Trump was in Bismarck to deliver a rally speech at the Bismarck Event Center on the sidelines of the Williston Basin Petroleum Conference, an annual convention of oil and gas magnates.

The Associated Press spoke with Oklahoma GOP chairwoman Pam Pollard, another of the final few delegates who clinched the primary contest for the billionaire real estate executive.

‘I think he has touched a part of our electorate that doesn’t like where our country is,’ Pollard said. ‘I have no problem supporting Mr. Trump.’

It takes 1,237 delegates to win the Republican nomination for president. Trump has reached 1,238. With 303 delegates at stake in five state primaries on June 7, Trump will easily pad his total, avoiding a contested convention in Cleveland in July.

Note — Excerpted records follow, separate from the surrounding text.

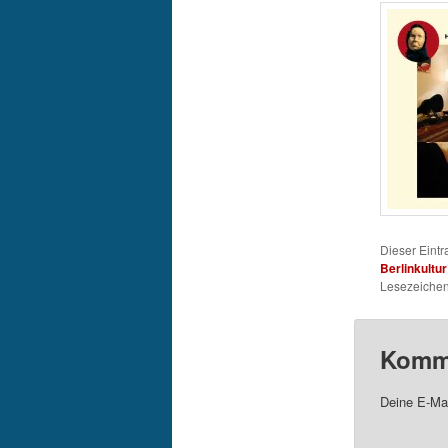
Dieser Eint
Berlinkultur
Lesezeichen
Komme
Deine E-Mai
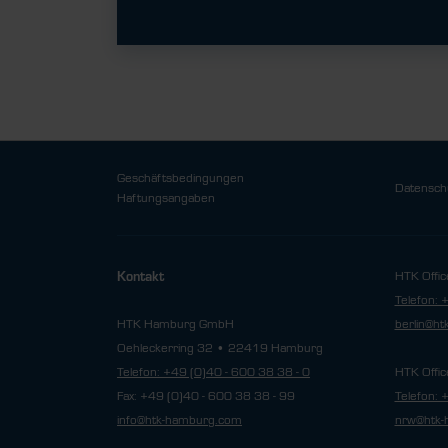
Geschäftsbedingungen
Datensch
Haftungsangaben
HTK Offic
Kontakt
Telefon: 
HTK Hamburg GmbH
berlin@h
Oehleckerring 32 • 22419 Hamburg
Telefon: +49 (0)40 - 600 38 38 - 0
HTK Offic
Fax: +49 (0)40 - 600 38 38 - 99
Telefon: 
info@htk-hamburg.com
nrw@htk-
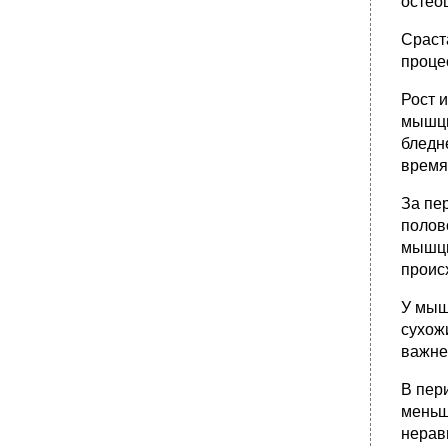
остео
Сраст
проце
Рост 
мышцы
бледн
время
За пе
полов
мышцы
проис
У мыш
сухож
важне
В пер
меньш
нерав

Trump, a political neophyte who for years delivered caustic commentary on the state of the nation from the sidelines but had never run for office, fought off 16 other Republican contenders in an often ugly primary race.

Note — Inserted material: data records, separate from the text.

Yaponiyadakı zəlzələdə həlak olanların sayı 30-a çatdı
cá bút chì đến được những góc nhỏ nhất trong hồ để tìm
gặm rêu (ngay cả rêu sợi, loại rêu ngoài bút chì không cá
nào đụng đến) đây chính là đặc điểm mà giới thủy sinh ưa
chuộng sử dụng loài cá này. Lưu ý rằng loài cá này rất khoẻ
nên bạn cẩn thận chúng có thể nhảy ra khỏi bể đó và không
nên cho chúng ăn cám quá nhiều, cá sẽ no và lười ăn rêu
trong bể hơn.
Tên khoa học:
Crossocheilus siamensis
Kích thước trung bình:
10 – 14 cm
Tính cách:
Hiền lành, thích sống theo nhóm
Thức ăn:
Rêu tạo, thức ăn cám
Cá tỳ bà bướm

Many on the right have been slow to warm to Trump, wary of his conservative bona fides. Others worry about Trump’s crass personality and the lewd comments he’s made about women.

But millions of grassroots activists, many who have been outsiders to the political process, have embraced Trump as a plain-speaking populist who is not afraid to offend.

Steve House, chairman of the Colorado Republican Party and an unbound delegate who confirmed his support of Trump to AP, said he likes the billionaire’s background as a businessman.

‘Leadership is leadership,’ House said. ‘If he can surround himself with the political talent, I think he will be fine.’

Others who confirmed their decision to back Trump were more tepid, saying they are supporting him out of a sense of obligation because he won their state’s primary.

Cameron Linton of Pittsburgh said he will back Trump on the first ballot since he won the presidential primary vote in Linton’s congressional district.

‘If there’s a second ballot I won’t vote for Donald Trump,’ Linton said. ‘He’s ridiculous. There’s no other way to say it.’

The delegate who gave Trump his majority was John Trandem , of Fargo, North Dakota.

He wanted to be the delegate who would put Donald Trump over the top, giving him enough delegates to clinch the Republican presidential nomination.

But when he was contacted by an Associated Press reporter, the AP delegate count stood at 1,235 – two delegates short.

‘I’m happy to be No. 1,237,’ said Trandem, a small business owner from North Dakota. ‘But I won’t commit until you’re at 1,236.’

Trandem handed the phone to another delegate, Dakota state Rep. Ben Koppleman, who was riding with him.

After Koppleman confirmed he was committed to Trump, Trandem took the phone back.

‘Are you at 1,236?’ he asked. Yes, he was told. ‘Then I’m the one!’